**The task:**
Find the word "Marketing" in the records below. List each line containing it.

**Source material:**
====
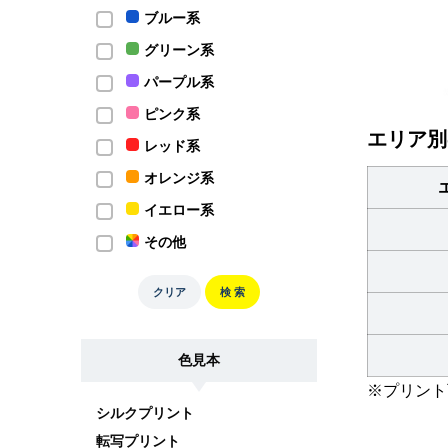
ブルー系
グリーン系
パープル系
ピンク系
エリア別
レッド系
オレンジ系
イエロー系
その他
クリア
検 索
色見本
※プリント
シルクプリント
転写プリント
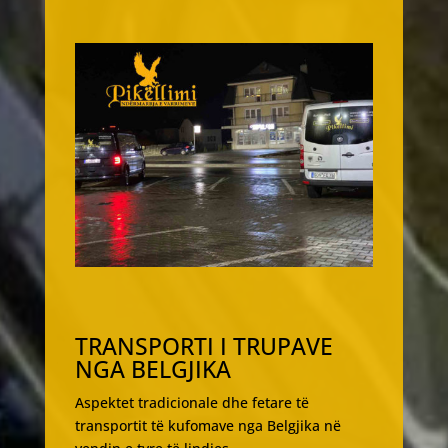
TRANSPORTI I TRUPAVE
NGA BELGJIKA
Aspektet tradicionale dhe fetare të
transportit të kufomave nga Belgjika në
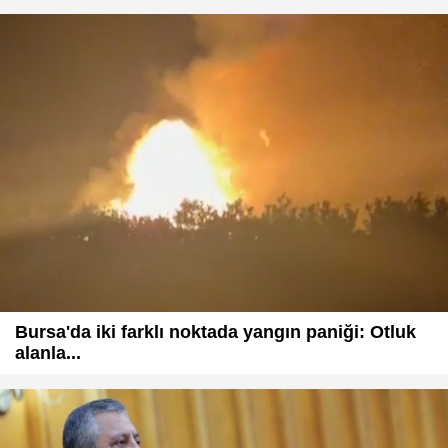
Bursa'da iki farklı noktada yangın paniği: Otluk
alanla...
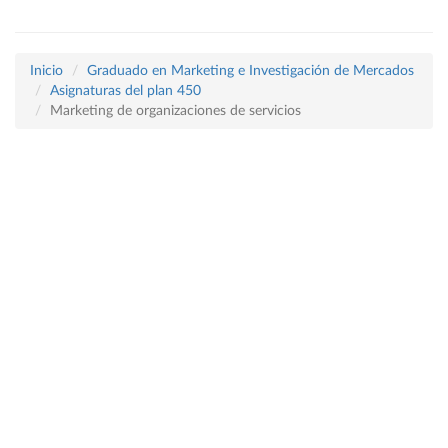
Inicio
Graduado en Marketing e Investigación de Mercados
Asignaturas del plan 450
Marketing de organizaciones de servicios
====
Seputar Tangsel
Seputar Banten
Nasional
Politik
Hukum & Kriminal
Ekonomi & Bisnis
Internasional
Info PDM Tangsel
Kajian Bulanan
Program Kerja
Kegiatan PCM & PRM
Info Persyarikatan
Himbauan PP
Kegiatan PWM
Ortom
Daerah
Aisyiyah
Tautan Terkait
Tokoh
====
**Result:**
Graduado en Marketing e Investigación de Mercados
Marketing de organizaciones de servicios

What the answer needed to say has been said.